Not so much asking how here, but wondering about any repercussions. In my 2019 Winnie I have a 2KW pure sine inverter, with it's own subpanel. The subpanel powers all my outlets, except one! And this 15A circuit appears to only have the one outlet on it, I cannot find anything else on this circuit except the outlet near the dinette. And that is the issue. I really would like to have this particular outlet on the inverter.
So, I moved this circuit from the main panel to the subpanel, I also had to move the neutral to a different bus. It appears to all work just fine, but I am wondering why Winnebago may have chosen to leave this circuit out of the subpanel in the first place. Or if there is any drawbacks in me moving it.
  • Ivylog's avatar
    Ivylog
    Explorer III
    You now run the risk of tripping the breakers on the inverter, a common problem in the winter when electric heaters are used on a circuit from the inverter sub-panel. Your inverter has a transfer switch which is protected by two circuit breakers hidden on it.
  • You checked the outdoor outlet and the fridge? Tank heaters? Any basement outlets? I assume it is an inverter/charger so no converter.

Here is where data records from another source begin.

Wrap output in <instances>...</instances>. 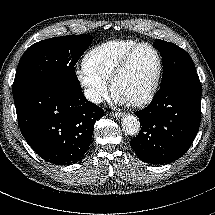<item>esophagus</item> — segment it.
<instances>
[{
    "label": "esophagus",
    "instance_id": "obj_1",
    "mask_svg": "<svg viewBox=\"0 0 215 215\" xmlns=\"http://www.w3.org/2000/svg\"><path fill=\"white\" fill-rule=\"evenodd\" d=\"M123 115L124 114L121 113V112H116V113L113 114V116L116 117V118H121Z\"/></svg>",
    "mask_w": 215,
    "mask_h": 215
}]
</instances>
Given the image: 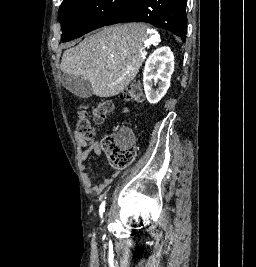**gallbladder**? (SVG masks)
<instances>
[{"instance_id": "gallbladder-1", "label": "gallbladder", "mask_w": 256, "mask_h": 267, "mask_svg": "<svg viewBox=\"0 0 256 267\" xmlns=\"http://www.w3.org/2000/svg\"><path fill=\"white\" fill-rule=\"evenodd\" d=\"M60 82L66 90H69L77 98H91L93 96V88L89 80H81L78 76L63 74Z\"/></svg>"}]
</instances>
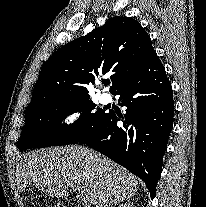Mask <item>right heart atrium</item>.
I'll return each instance as SVG.
<instances>
[{
  "label": "right heart atrium",
  "instance_id": "1",
  "mask_svg": "<svg viewBox=\"0 0 206 207\" xmlns=\"http://www.w3.org/2000/svg\"><path fill=\"white\" fill-rule=\"evenodd\" d=\"M83 119V112L80 109H73L66 113L62 118V125L65 128H74L80 124Z\"/></svg>",
  "mask_w": 206,
  "mask_h": 207
}]
</instances>
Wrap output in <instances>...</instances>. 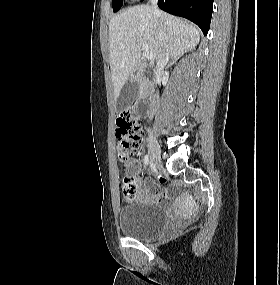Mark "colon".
<instances>
[{
	"label": "colon",
	"instance_id": "colon-1",
	"mask_svg": "<svg viewBox=\"0 0 280 285\" xmlns=\"http://www.w3.org/2000/svg\"><path fill=\"white\" fill-rule=\"evenodd\" d=\"M116 124V138L119 154L122 159H125L128 155L134 154L138 151L141 135L143 133L142 125L139 118L129 109L118 113ZM159 178L162 182L166 181L164 176H159ZM124 185L125 195L131 198L135 188L133 180L131 178H126Z\"/></svg>",
	"mask_w": 280,
	"mask_h": 285
}]
</instances>
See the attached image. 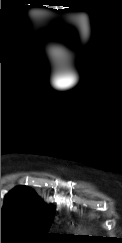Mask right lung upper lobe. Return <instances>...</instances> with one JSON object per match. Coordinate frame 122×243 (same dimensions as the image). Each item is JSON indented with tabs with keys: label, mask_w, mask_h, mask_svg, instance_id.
<instances>
[{
	"label": "right lung upper lobe",
	"mask_w": 122,
	"mask_h": 243,
	"mask_svg": "<svg viewBox=\"0 0 122 243\" xmlns=\"http://www.w3.org/2000/svg\"><path fill=\"white\" fill-rule=\"evenodd\" d=\"M5 201H19L36 208H51L44 204L41 198L26 186L15 187L5 196Z\"/></svg>",
	"instance_id": "cb5924a9"
}]
</instances>
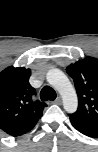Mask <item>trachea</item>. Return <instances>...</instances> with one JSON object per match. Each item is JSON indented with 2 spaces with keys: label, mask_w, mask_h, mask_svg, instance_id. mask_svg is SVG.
Listing matches in <instances>:
<instances>
[{
  "label": "trachea",
  "mask_w": 98,
  "mask_h": 152,
  "mask_svg": "<svg viewBox=\"0 0 98 152\" xmlns=\"http://www.w3.org/2000/svg\"><path fill=\"white\" fill-rule=\"evenodd\" d=\"M56 97L55 90L49 86H44L40 92L41 101L55 100Z\"/></svg>",
  "instance_id": "trachea-1"
}]
</instances>
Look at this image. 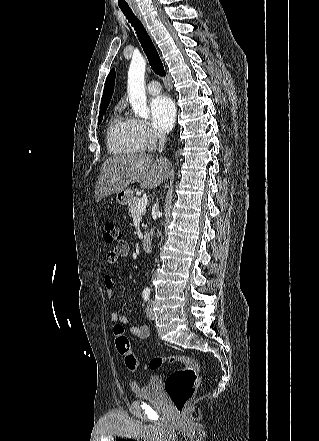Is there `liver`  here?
I'll use <instances>...</instances> for the list:
<instances>
[{"mask_svg":"<svg viewBox=\"0 0 319 441\" xmlns=\"http://www.w3.org/2000/svg\"><path fill=\"white\" fill-rule=\"evenodd\" d=\"M169 173L165 159L154 160L152 155H115L102 165L95 188V201L140 182L142 188L157 187Z\"/></svg>","mask_w":319,"mask_h":441,"instance_id":"obj_1","label":"liver"}]
</instances>
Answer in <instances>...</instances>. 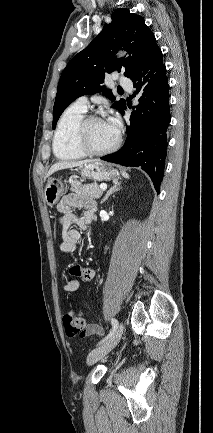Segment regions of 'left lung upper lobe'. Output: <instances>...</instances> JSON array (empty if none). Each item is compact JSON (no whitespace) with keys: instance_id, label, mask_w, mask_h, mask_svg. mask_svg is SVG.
I'll return each mask as SVG.
<instances>
[{"instance_id":"1","label":"left lung upper lobe","mask_w":213,"mask_h":433,"mask_svg":"<svg viewBox=\"0 0 213 433\" xmlns=\"http://www.w3.org/2000/svg\"><path fill=\"white\" fill-rule=\"evenodd\" d=\"M111 18V23L105 24L99 35L63 70L53 108V129L65 108L85 94L103 92L121 112L125 100L115 101L112 91L101 86L105 73L124 71V75L131 78L158 47L143 17L130 13L128 9H116ZM119 49L127 50L130 56L115 58L113 53Z\"/></svg>"}]
</instances>
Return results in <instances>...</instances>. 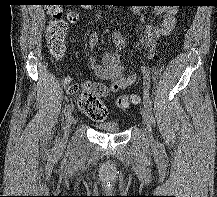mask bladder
<instances>
[{
  "instance_id": "31cf9c89",
  "label": "bladder",
  "mask_w": 217,
  "mask_h": 197,
  "mask_svg": "<svg viewBox=\"0 0 217 197\" xmlns=\"http://www.w3.org/2000/svg\"><path fill=\"white\" fill-rule=\"evenodd\" d=\"M94 127L98 130L115 134L120 131V125L116 122H102V123H96Z\"/></svg>"
}]
</instances>
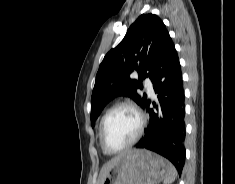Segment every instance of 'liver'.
Returning a JSON list of instances; mask_svg holds the SVG:
<instances>
[{"instance_id":"liver-1","label":"liver","mask_w":235,"mask_h":184,"mask_svg":"<svg viewBox=\"0 0 235 184\" xmlns=\"http://www.w3.org/2000/svg\"><path fill=\"white\" fill-rule=\"evenodd\" d=\"M123 156H126V154H120V156H116V158H112V160H110V162H107V164H104V166L100 172L98 184H103V180H105V178L107 176V172H109V170H110V168H112L113 164H116V162H119V160H121V158H123Z\"/></svg>"}]
</instances>
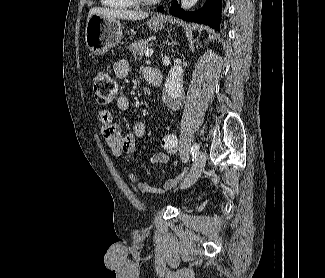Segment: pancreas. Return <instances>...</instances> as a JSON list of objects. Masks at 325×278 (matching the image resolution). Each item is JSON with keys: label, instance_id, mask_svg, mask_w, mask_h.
<instances>
[{"label": "pancreas", "instance_id": "obj_1", "mask_svg": "<svg viewBox=\"0 0 325 278\" xmlns=\"http://www.w3.org/2000/svg\"><path fill=\"white\" fill-rule=\"evenodd\" d=\"M149 39H141L133 42L128 48L132 52L135 59L143 57L148 49Z\"/></svg>", "mask_w": 325, "mask_h": 278}]
</instances>
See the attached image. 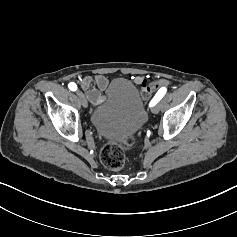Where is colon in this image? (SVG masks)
I'll return each mask as SVG.
<instances>
[{
	"label": "colon",
	"mask_w": 237,
	"mask_h": 237,
	"mask_svg": "<svg viewBox=\"0 0 237 237\" xmlns=\"http://www.w3.org/2000/svg\"><path fill=\"white\" fill-rule=\"evenodd\" d=\"M159 84L154 82L148 85L147 92L153 93ZM134 143V138L132 136L124 140V146L130 147ZM100 159L104 166L110 170H120L125 165V154L123 148L115 143H107L103 146L100 152Z\"/></svg>",
	"instance_id": "obj_1"
}]
</instances>
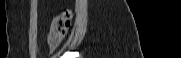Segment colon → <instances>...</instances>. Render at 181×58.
<instances>
[{"label": "colon", "mask_w": 181, "mask_h": 58, "mask_svg": "<svg viewBox=\"0 0 181 58\" xmlns=\"http://www.w3.org/2000/svg\"><path fill=\"white\" fill-rule=\"evenodd\" d=\"M70 20L69 12L62 13L54 18L49 35V44L52 47H56L62 42L70 28Z\"/></svg>", "instance_id": "colon-1"}]
</instances>
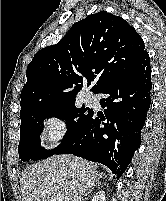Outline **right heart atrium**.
<instances>
[{
	"instance_id": "d8ad5b80",
	"label": "right heart atrium",
	"mask_w": 166,
	"mask_h": 201,
	"mask_svg": "<svg viewBox=\"0 0 166 201\" xmlns=\"http://www.w3.org/2000/svg\"><path fill=\"white\" fill-rule=\"evenodd\" d=\"M65 133V122L58 116H49L42 125L41 137L45 144L55 145L60 142Z\"/></svg>"
}]
</instances>
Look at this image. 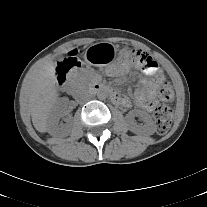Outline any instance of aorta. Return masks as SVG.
<instances>
[{"mask_svg":"<svg viewBox=\"0 0 207 207\" xmlns=\"http://www.w3.org/2000/svg\"><path fill=\"white\" fill-rule=\"evenodd\" d=\"M97 97L101 100H104L108 97V92L105 89H99L97 92Z\"/></svg>","mask_w":207,"mask_h":207,"instance_id":"obj_1","label":"aorta"}]
</instances>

    No harm to make the switch except if something is connected and it drains your battery. Worst case isolate that item or swap it back.

    Yes all three (hot, neutral, ground) should be moved to the subpanel.
  • That plug could be used for say a ceramic heater which on the inverter would rapidly discharge the battery. Or perhaps the other plugs are on a GFCI.
  • wa8yxm's avatar
    wa8yxm
    Explorer III
    No explaining the alleged "logic" of an RV maker when it comes to what outlets are on which panel.

    One thought is if you plug in electric cooking appliances you might set one on the Dinette table and overload the Inverter... but that is the ONLY danger I can imagine from what you did.

    I have one circuit (Bedroom) which I modified so I can transfer it from "Main" box to "Sub" (it parallels the GFCI so no danger of overload of inverter) by moving a plug from one outlet to another.
  • steved28 wrote:
    Not so much asking how here, but wondering about any repercussions. Or if there is any drawbacks in me moving it.


    IF....your inverter fails, you might have ZERO working outlets.
    And you will have no place to plug in a HIGH CURRENT device if you should want to (when on shore power or gen.)